Your first appointment
Before the appointment, I’d suggest thinking of or writing down the primary things you want to cover in therapy, a few things you want to make sure you mention at the start. Once you get there, you can expect to go over paperwork and begin to provide an overview of your general history / any pertinent background info. It’s likely that you won’t go into anything too specific in the first session. 

On the whole, know that there aren’t really any rules to therapy: you can ask whatever questions you want, talk about whatever it is that’s on your mind on that particular day. Remember that if you don’t feel like answering a question or covering a topic at any given moment, you don’t have to. You can take things at whatever pace you prefer. You can approach your first appointment, and any appointments going forward, however it is that you want.

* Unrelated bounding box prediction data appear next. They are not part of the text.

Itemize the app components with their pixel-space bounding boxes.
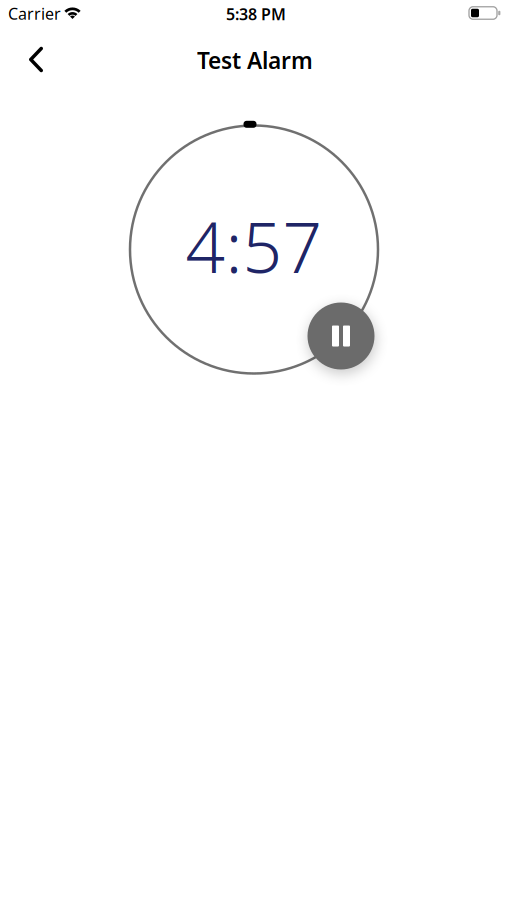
staticText: Test Alarm: [197, 45, 313, 75]
button[interactable]: Pause: [308, 302, 374, 370]
button[interactable]: Back: [17, 38, 55, 80]
staticText: Carrier: [8, 3, 61, 24]
staticText: 4:57: [186, 200, 322, 292]
staticText: 5:38 PM: [226, 3, 286, 25]
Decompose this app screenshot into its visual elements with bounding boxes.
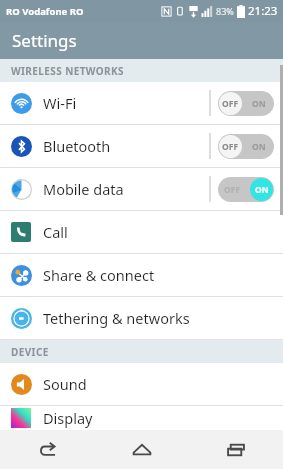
button[interactable]: Sound: [0, 363, 283, 405]
staticText: 21:23: [248, 3, 278, 19]
staticText: Wi-Fi: [43, 93, 209, 113]
button[interactable]: Mobile data: [0, 168, 283, 210]
button[interactable]: Call: [0, 211, 283, 253]
button[interactable]: Bluetooth: [0, 125, 283, 167]
button[interactable]: Toggle off: [218, 134, 274, 159]
staticText: Tethering & networks: [43, 308, 283, 328]
staticText: OFF: [224, 98, 241, 110]
staticText: Share & connect: [43, 265, 283, 285]
staticText: ON: [252, 141, 266, 153]
staticText: ON: [252, 184, 266, 196]
button[interactable]: Wi-Fi: [0, 82, 283, 124]
staticText: Bluetooth: [43, 136, 209, 156]
button[interactable]: Toggle on: [218, 177, 274, 202]
staticText: ON: [255, 184, 269, 196]
staticText: WIRELESS NETWORKS: [11, 64, 125, 78]
button[interactable]: Tethering & networks: [0, 297, 283, 339]
staticText: Call: [43, 222, 283, 242]
button[interactable]: Toggle off: [218, 91, 274, 116]
button[interactable]: Back: [0, 430, 95, 469]
staticText: RO Vodafone RO: [6, 5, 84, 18]
staticText: Display: [43, 408, 283, 428]
staticText: OFF: [224, 141, 241, 153]
button[interactable]: Recents: [189, 430, 283, 469]
staticText: Settings: [12, 29, 77, 52]
staticText: OFF: [224, 184, 241, 196]
staticText: OFF: [222, 141, 239, 153]
staticText: 83%: [216, 5, 234, 17]
staticText: Mobile data: [43, 179, 209, 199]
staticText: Sound: [43, 374, 283, 394]
staticText: OFF: [222, 98, 239, 110]
button[interactable]: Settings: [0, 22, 283, 59]
button[interactable]: Home: [95, 430, 189, 469]
staticText: ON: [252, 98, 266, 110]
staticText: DEVICE: [11, 345, 49, 359]
button[interactable]: Share & connect: [0, 254, 283, 296]
button[interactable]: Display: [0, 406, 283, 430]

Assess, evaluate, keep moving forward
Allow yourself the time to process each appointment after the fact—what you learned, what you may need to reflect on before your next session, and what, if anything, you want to work on changing in your life going forward. Keep in mind that if you don’t love your therapist, you are absolutely, unequivocally allowed to try another one. I’d recommend giving them at least a second appointment (unless they are truly awful and/or an objectively bad fit), but again, that is totally up to you. Assess as you go, and alter your course if and when needed, if and when something doesn’t feel right.

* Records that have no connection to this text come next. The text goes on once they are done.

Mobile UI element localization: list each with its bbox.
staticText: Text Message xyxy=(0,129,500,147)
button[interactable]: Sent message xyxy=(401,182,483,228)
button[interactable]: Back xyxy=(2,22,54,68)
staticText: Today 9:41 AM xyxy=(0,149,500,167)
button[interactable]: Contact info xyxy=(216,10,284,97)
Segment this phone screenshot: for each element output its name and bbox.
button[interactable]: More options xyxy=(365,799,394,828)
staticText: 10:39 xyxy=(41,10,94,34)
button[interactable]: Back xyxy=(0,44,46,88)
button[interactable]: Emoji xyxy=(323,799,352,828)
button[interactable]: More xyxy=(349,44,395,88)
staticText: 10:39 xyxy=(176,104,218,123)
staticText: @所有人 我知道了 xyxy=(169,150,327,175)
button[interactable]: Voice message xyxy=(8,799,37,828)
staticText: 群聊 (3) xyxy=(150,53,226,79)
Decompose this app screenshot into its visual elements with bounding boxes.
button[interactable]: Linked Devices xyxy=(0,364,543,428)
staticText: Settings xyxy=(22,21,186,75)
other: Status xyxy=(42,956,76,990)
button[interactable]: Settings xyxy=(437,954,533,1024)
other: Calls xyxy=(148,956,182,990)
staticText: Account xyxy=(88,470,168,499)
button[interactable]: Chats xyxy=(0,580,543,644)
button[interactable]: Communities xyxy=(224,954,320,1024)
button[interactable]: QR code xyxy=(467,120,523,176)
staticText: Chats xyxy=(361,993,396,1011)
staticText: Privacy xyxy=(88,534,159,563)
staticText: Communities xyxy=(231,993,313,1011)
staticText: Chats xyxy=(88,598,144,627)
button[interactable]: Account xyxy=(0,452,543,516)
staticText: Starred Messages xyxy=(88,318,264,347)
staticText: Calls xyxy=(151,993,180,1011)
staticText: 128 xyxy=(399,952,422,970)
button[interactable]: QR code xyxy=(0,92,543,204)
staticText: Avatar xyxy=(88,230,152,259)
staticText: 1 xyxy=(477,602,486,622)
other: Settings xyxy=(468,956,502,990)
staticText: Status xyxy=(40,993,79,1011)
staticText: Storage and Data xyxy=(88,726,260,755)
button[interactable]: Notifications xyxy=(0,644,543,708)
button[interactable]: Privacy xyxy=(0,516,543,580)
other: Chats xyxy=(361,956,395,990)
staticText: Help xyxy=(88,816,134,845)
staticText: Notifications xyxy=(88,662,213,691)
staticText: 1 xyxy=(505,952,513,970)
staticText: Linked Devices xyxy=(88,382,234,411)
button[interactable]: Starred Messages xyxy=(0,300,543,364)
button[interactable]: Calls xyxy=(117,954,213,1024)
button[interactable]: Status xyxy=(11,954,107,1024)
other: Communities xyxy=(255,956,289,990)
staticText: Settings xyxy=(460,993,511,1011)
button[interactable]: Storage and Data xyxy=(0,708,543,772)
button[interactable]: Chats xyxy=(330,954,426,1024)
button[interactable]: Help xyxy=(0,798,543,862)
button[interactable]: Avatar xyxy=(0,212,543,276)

Therapy, like anything in life, is a process. Even if it took you months or years to get to this point, and now that you’re finally here you just want to fix everything as quickly as possible thankyouverymuch (Hi! That was me!), please try to allow yourself the grace of time.

Additional options
I understand that therapy can be a cost-prohibitive endeavor. I understand this because, while I can technically afford it, I would be lying if I said that the 4 – 5 times per month copay doesn’t still hurt my monthly budget, every month. I am also deeply aware that mental healthcare coverage + the overall healthcare system in the United States of America can be a confusing, restrictive, extraordinarily flawed pile of garbage. However, some more cost-friendly therapy options are available. Allow me to include a few of them below.

You can talk with someone via online therapy options like Talkspace. There are college clinics, which generally offer a range of counseling options that are covered if you’re enrolled as a student. Some medical schools also offer counseling services provided by supervised resident physicians. There are places like the Walk-In Counseling Center in Minneapolis, which offer free counseling altogether. And as I mentioned above, you are always welcome to ask any therapist whether they offer sessions at a sliding scale. All of these options, of course, come with their own caveats, but if you do want to go to therapy, and the cost is a concern, I think it’s worth exploring a few additional avenues before ruling it out entirely.

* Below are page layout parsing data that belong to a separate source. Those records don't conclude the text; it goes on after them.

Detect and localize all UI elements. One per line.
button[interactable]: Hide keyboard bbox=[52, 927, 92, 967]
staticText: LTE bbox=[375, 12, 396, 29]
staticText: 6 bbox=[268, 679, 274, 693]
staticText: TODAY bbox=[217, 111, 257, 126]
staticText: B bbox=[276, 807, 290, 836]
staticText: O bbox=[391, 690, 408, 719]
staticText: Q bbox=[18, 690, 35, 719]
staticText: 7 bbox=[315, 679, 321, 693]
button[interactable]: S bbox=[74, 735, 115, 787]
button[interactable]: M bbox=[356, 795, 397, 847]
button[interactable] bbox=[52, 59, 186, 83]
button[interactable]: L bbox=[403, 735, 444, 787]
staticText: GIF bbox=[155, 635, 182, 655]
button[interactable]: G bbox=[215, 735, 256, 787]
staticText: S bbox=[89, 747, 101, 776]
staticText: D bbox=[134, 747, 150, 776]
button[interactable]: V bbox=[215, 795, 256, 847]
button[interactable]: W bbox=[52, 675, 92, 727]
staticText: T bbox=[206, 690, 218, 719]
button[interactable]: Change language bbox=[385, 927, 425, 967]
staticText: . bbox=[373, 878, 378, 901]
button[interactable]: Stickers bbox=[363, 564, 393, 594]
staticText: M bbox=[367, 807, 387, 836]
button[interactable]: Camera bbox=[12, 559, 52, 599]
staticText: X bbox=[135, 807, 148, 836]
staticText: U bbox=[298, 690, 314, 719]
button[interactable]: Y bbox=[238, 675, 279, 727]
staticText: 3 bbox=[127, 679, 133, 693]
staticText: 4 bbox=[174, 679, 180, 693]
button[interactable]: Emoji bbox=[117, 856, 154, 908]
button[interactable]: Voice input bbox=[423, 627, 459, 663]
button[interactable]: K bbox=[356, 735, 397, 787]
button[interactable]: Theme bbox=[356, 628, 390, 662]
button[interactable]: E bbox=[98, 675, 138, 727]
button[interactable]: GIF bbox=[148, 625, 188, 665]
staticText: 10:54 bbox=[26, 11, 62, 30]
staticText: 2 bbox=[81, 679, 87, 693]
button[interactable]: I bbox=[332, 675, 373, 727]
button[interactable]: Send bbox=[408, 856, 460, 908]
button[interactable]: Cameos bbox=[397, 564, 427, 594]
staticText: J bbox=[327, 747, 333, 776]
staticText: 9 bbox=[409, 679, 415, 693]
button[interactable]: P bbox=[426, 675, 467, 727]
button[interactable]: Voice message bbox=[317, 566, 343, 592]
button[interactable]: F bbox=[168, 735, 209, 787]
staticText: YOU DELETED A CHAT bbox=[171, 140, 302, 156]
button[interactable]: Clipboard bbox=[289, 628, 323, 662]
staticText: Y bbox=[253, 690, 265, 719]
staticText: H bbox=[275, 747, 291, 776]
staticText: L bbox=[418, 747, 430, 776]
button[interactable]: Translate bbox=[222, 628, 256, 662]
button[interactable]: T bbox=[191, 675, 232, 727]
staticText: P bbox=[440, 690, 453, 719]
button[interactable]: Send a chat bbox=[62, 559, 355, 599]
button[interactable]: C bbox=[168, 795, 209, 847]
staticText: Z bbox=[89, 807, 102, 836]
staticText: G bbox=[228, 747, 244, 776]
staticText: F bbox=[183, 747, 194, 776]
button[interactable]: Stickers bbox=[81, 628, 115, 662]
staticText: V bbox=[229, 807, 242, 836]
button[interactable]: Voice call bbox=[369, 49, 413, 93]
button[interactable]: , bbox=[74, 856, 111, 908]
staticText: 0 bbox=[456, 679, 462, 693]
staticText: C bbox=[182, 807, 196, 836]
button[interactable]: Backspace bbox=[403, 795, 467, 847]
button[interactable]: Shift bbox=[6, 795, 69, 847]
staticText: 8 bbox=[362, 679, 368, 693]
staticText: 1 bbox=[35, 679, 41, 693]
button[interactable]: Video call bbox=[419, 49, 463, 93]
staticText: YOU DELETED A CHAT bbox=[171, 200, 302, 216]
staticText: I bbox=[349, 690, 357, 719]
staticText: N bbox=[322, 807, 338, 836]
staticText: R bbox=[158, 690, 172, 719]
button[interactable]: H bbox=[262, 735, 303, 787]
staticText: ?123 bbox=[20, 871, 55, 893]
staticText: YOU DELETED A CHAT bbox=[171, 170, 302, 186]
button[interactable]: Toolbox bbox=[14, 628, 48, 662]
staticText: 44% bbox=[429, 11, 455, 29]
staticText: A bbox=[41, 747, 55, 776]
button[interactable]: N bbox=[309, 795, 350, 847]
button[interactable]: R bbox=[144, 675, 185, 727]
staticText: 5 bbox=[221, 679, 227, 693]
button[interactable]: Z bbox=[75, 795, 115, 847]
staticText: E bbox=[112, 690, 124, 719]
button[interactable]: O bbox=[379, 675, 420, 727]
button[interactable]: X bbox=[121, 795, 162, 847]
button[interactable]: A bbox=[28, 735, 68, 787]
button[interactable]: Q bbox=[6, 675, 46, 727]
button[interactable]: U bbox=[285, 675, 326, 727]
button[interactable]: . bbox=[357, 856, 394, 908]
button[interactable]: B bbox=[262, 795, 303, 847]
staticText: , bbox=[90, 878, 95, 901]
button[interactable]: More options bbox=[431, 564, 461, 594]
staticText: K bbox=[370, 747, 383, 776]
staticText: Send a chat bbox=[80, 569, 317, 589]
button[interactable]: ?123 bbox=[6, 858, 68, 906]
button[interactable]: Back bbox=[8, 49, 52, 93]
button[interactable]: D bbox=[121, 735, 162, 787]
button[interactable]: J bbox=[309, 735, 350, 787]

Whether you’re setting out to try therapy for the first time, or the second (or the third); whether you want to dip your toe in the proverbial therapy pool; whether you’re not interested in therapy right now but are tucking this info away for later, I hope some of the above was at least mildly eye-opening or useful. I hope you remember that you are so, so not alone in your struggles, of whatever variety they may be. I hope you allow yourself the chance to seek out someone who’s willing to help and listen.

Your feelings matter. Your opinions matter. You are worth being heard. And whatever is going on inside that brain of yours is not your fault. Okay? Okay. Therapy is not a quick fix, nor is it the only fix, but it can be a very safe, healing format in which to break down your issues and then build yourself back up.